Desde criança, o povo no Brasil é acostumado a viver com a tortura, sob a tortura ou sendo testemunha de grupo de torturadores. Quem duvidar, viaje pelos subúrbios e pela memória brasileira. Pesquise, pergunte ao povo o que acham da tortura. A maioria dirá que é contra, em princípio. Mas antes de um sentimento de alegria, o pesquisador deve descer mais fundo na pergunta. Então mude o nome, não fale em tortura. Fale em ser duro, bater em ladrões ou marginais. Então o pesquisador terá que segurar o vômito. Hoje, no Brasil, ainda se acha moral espancar criminosos, quando não matá-los, porque afinal não passam de criminosos, ou de indivíduos que são de outra gente, fora da humanidade.

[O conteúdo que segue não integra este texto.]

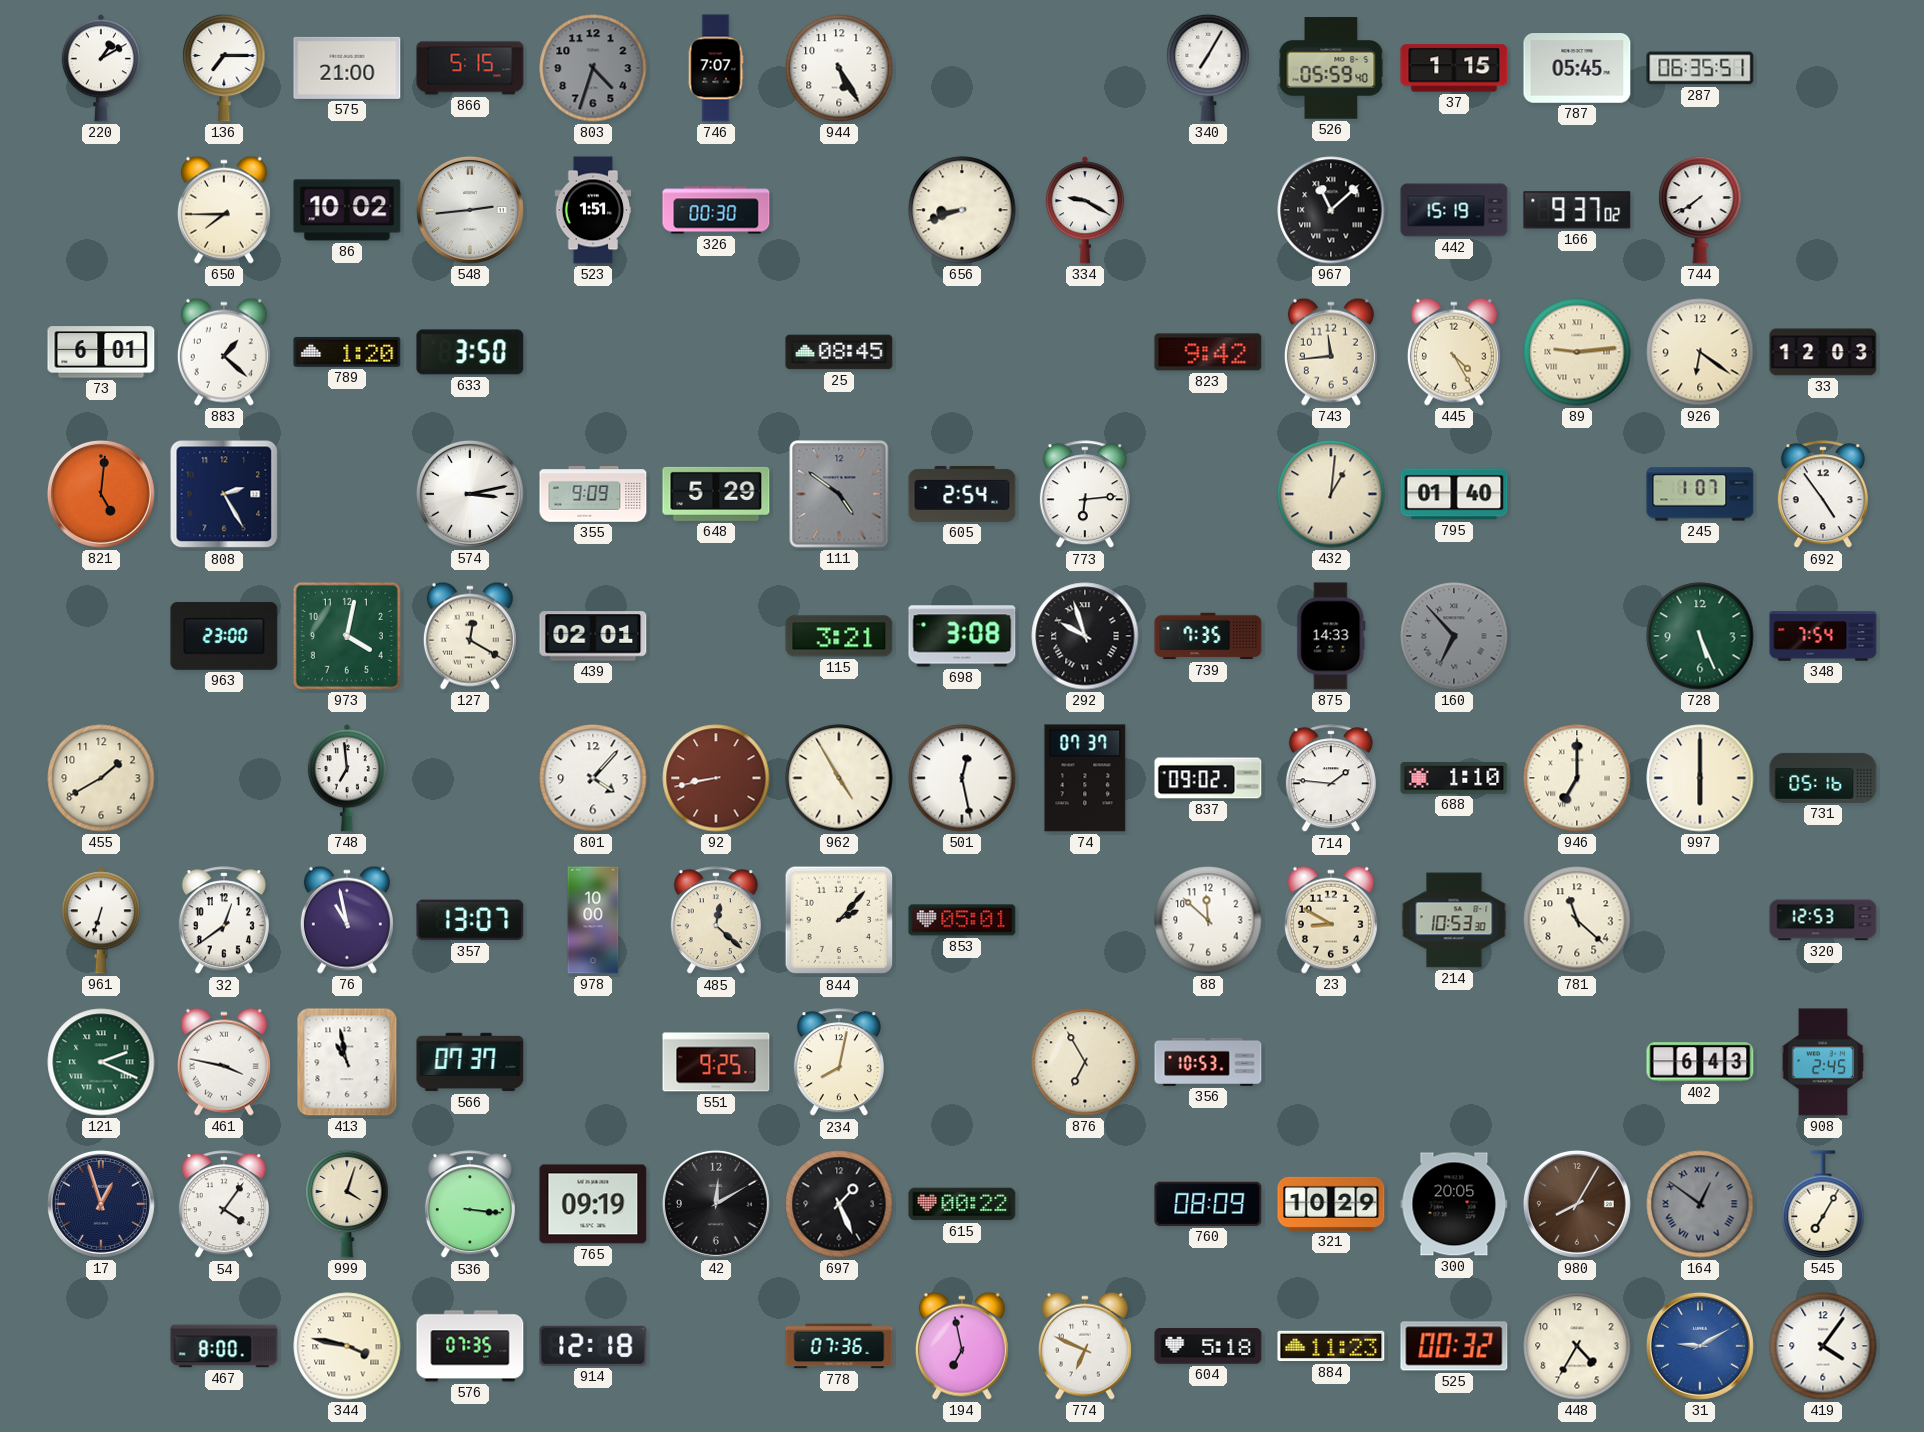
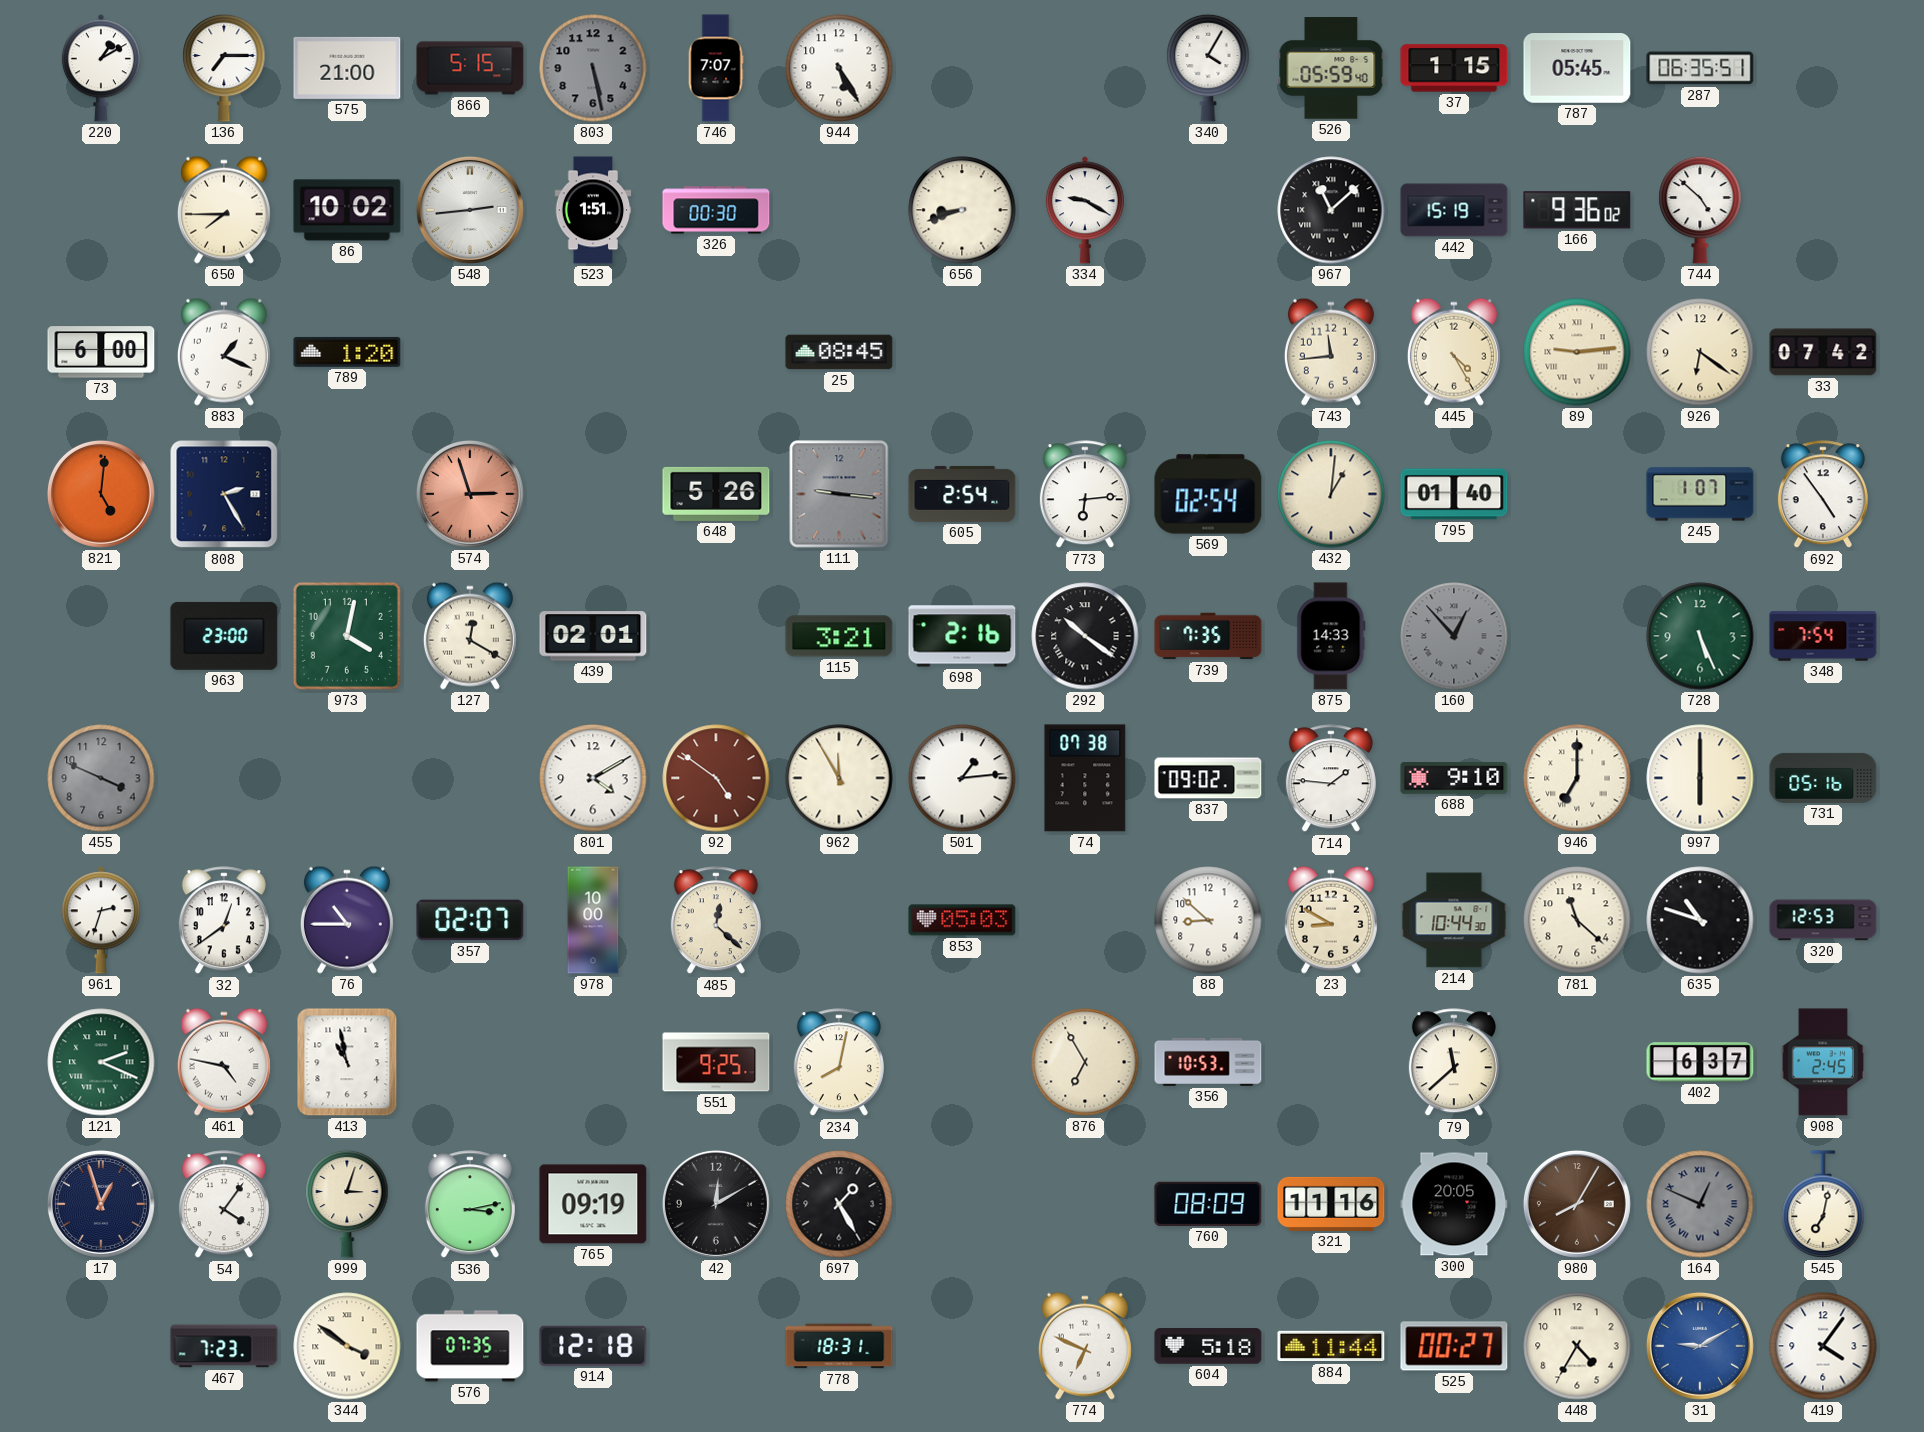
803: 4:33 -> 5:28
340: 7:05 -> 4:05
166: 9:37 -> 9:36
744: 7:39 -> 4:52
73: 6:01 -> 6:00
883: 1:22 -> 1:19
633: 3:50 -> none
823: 9:42 -> none
33: 12:03 -> 07:42
574: 3:13 -> 2:57
574 dial: white -> salmon
355: 9:09 -> none
648: 5:29 -> 5:26
111: 4:51 -> 9:16
569: none -> 02:54
698: 3:08 -> 2:16
292: 9:57 -> 10:21
160: 6:53 -> 12:53
455: 1:40 -> 3:49
455 dial: cream -> grey
748: 6:59 -> none
801: 4:07 -> 4:10
92: 8:43 -> 4:51
962: 4:55 -> 11:55
501: 12:28 -> 1:14
74: 07:37 -> 07:38
688: 1:10 -> 9:10
961: 6:33 -> 2:33
76: 10:58 -> 10:45
357: 13:07 -> 02:07
844: 2:07 -> none
853: 05:01 -> 05:03
88: 11:52 -> 8:52
214: 10:53 -> 10:44
635: none -> 10:48
461: 3:47 -> 4:47
566: 07:37 -> none
79: none -> 11:38
402: 6:43 -> 6:37
999: 4:03 -> 3:03
536: 3:16 -> 3:13
697: 1:26 -> 1:25
615: 00:22 -> none
321: 10:29 -> 11:16
164: 12:51 -> 12:49
545: 7:05 -> 7:02
467: 8:00 -> 7:23
344: 3:47 -> 3:51
778: 07:36 -> 18:31
194: 6:58 -> none
884: 11:23 -> 11:44
525: 00:32 -> 00:27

Isso posto assim no geral parece tese sociológica sem fonte confiável. Então escrevo sob a minha própria experiência, que se não é universal, pode ao mesmo ser digna de crédito e de fonte. E continuo: eu fui criado para achar natural a prática da tortura. Tanto dentro de casa, ao passar por lições pedagógicas de surras, quando cometia erros que para mim eram acertos, quanto pelo que eu via, de modo mais bárbaro e desapiedado, quando os policiais pegavam os ladrões no subúrbio. No quintal da casa em que eu morava, que resisto à ideia de chamar “minha casa”, no quintal havia um muro que dividia com o terreno da delegacia de polícia civil. Então eu podia ouvir os gritos, os baques surdos de cabeças contra a parede, e as explosões de fúria das autoridades na área. Então eu subia no muro e podia ver o que era inimaginável: três, quatro guardas, como os chamávamos, pulando sobre os corpos estendidos no chão. Eles não tinham o gosto só da palmatória, que também usavam. Eles eram possuídos pelo prazer do contato sem intermediação de instrumento. Eles gostavam do contato carnal, bruto, de socos e pontapés. Isso me fazia mal, um mal sem explicação ao nível da consciência, então eu descia do muro e guardava aquela humilhação feita a um marginal, mas que sentia dor como todo e qualquer um da gente. Eu sabia, ele era um igual a mim, mas isso havia de esconder.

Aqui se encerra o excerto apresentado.